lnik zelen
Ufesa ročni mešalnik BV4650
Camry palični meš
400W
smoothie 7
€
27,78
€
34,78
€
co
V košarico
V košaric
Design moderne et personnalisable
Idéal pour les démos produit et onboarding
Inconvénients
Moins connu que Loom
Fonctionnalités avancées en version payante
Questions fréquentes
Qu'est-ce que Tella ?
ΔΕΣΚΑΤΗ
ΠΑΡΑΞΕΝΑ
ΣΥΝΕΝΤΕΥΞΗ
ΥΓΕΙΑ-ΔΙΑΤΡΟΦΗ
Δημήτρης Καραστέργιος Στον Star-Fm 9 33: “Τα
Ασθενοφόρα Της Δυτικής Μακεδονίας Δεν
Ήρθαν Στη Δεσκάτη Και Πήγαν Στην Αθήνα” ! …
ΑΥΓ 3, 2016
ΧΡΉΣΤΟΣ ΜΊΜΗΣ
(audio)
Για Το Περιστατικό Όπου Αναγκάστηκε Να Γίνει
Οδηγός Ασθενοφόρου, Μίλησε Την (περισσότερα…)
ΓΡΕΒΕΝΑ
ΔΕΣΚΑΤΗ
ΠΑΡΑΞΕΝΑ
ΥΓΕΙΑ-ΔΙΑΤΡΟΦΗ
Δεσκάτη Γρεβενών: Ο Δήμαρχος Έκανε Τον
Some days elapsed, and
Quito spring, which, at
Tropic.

· · · · · · ·

_What to do_
Whenever a line in the data holds "Δεσκάτη", copy that line.

_Exercise response_
Ήρθαν Στη Δεσκάτη Και Πήγαν Στην Αθήνα” ! …
Δεσκάτη Γρεβενών: Ο Δήμαρχος Έκανε Τον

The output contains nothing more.